By doing &a you are making a pointer to an array ( int (*)[] ).

Then when this pointer to array is passed to the test function, it's converted to a pointer to a pointer( int ** );

Then (*a)++; is UB.

1. So why 5?

On modern implementation of C like GCC, pointer to a array has the same numerical value as the beginning of the array, so is the address value when the array decays to a pointer: they all are the beginning address of the array.

So, in test , int **a points to the beginning of the array, (*a)++ deferences the pointer as int * and increment the pointer by 1 int element, which is usually implemented as adding the sizeof(int) to the numerical value of the pointer.

Then, 1+sizeof(int) gives you 5.

2. Why it crashed in the second case?

Assuming you are using a 32bit x86 machine, or some machine whose pointer type has the same size as int type, then *a equal to 1 . Then further dereferencing the pointer at a memory address at 1 usually gives you a segfault.

Answer 3

This code is illegal in C, you should get a compiler diagnostic. (If not, turn up your warning level). The results of running any executable produced are meaningless.

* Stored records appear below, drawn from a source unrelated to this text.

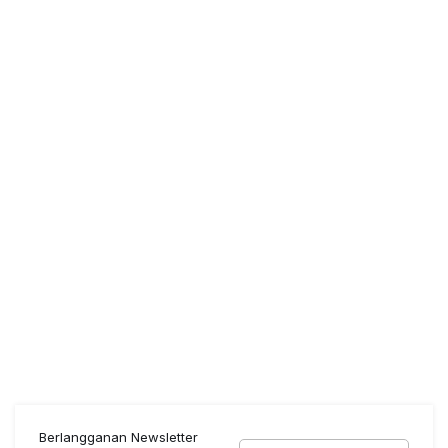
Berlangganan Newsletter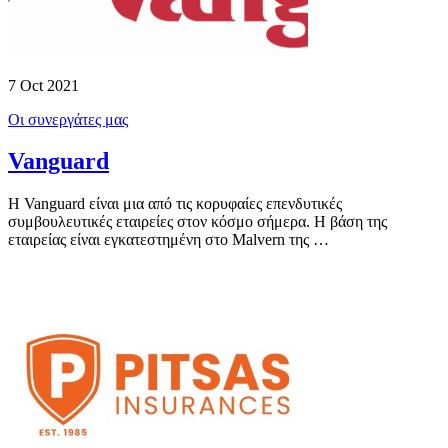
7 Oct 2021
Οι συνεργάτες μας
Vanguard
Η Vanguard είναι μια από τις κορυφαίες επενδυτικές
συμβουλευτικές εταιρείες στον κόσμο σήμερα. H βάση της
εταιρείας είναι εγκατεστημένη στο Malvern της …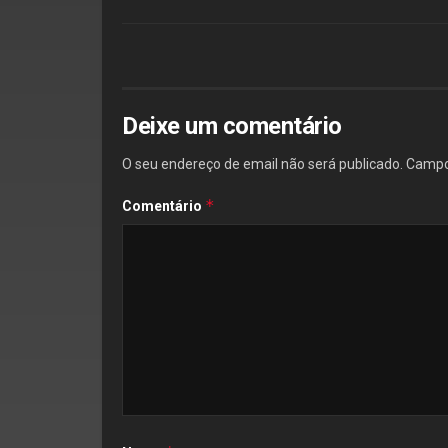
Deixe um comentário
O seu endereço de email não será publicado.
Campo
*
Comentário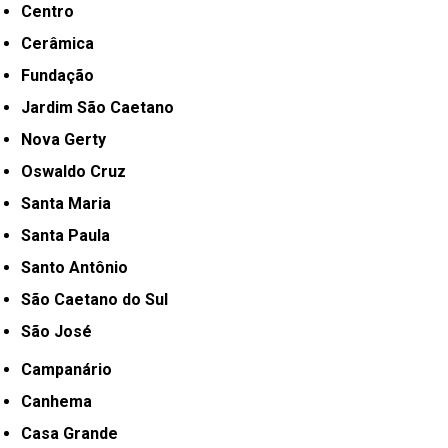
Centro
Cerâmica
Fundação
Jardim São Caetano
Nova Gerty
Oswaldo Cruz
Santa Maria
Santa Paula
Santo Antônio
São Caetano do Sul
São José
Campanário
Canhema
Casa Grande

The code is illegal because int (*)[5] does not implicitly convert to int const ** .

the constant pointer that points to the first element of an array in C

There is no such thing. You misunderstand what arrays are. Arrays are a series of contiguous elements. int a[5] is like int a; except that there are 5 ints instead of 1 .

int a; and int a[1]; cause identical memory layout. The only difference is the syntax used to access that memory.